Multisample CNV calling is possible starting from tangent normalized counts files (*.tn.tsv.gz) specified with the --cnv-input option (one per sample). Multisample CNV analysis benefits from using joint segmentation to increase the sensitivity of detection of copy number variable segments. For each copy number variable segment identified, the copy number genotype of each sample is emitted in a single VCF entry to facilitate annotation and interpretation.

Multisample CNV calling is recommended for only WGS analysis.

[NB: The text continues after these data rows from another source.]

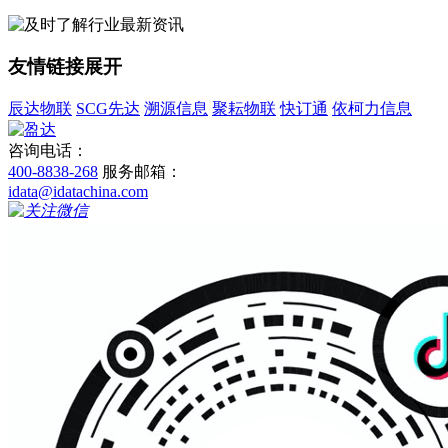
友情链接
展开
辰达物联
SCG先达
溯源信息
聚耘物联
快订通
依柯力信息
咨询电话：
400-8838-268
服务邮箱：
idata@idatachina.com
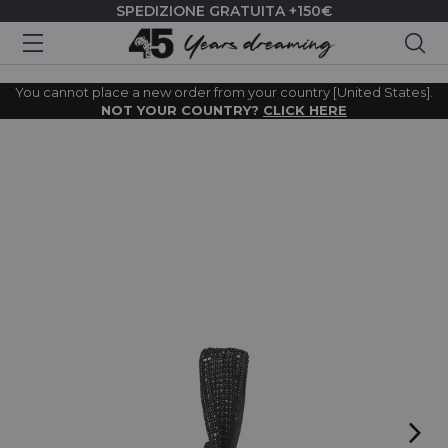
SPEDIZIONE GRATUITA +150€
Cer
You cannot place a new order from your country [United States].
NOT YOUR COUNTRY?
CLICK HERE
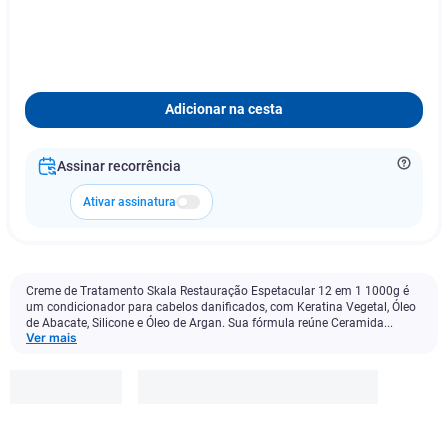
Adicionar na cesta
Assinar recorrência
Ativar assinatura
Creme de Tratamento Skala Restauração Espetacular 12 em 1 1000g é
um condicionador para cabelos danificados, com Keratina Vegetal, Óleo
de Abacate, Silicone e Óleo de Argan. Sua fórmula reúne Ceramida...
Ver mais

The following is an example command line for running a trio analysis:

dragen \
-r <HASHTABLE> \
--output-directory <OUTPUT> \
--output-file-prefix <SAMPLE> \
--enable-cnv true \
--cnv-input <FATHER_TN_TSV> \
--cnv-input <MOTHER_TN_TSV> \
--cnv-input <PROBAND_TN_TSV> \
--pedigree-file <PEDIGREE_FILE>

De Novo CNV Calling Options

All input samples should have gone through the same single sample WGS workflow and must have identical intervals.

The following options are used in DeNovo CNV calling:

--cnv-input—For DeNovo CNV calling, this specifies the input tangent-normalized signal files (*.tn.tsv) from the single sample runs. This option can be specified multiple times, once for each input sample.
--cnv-filter-de-novo-qual—Phred-scaled threshold at which a putative event in the proband sample is marked as DeNovo. Default value is 0.10.
--pedigree-file—Pedigree file specifying the relationship between the input samples.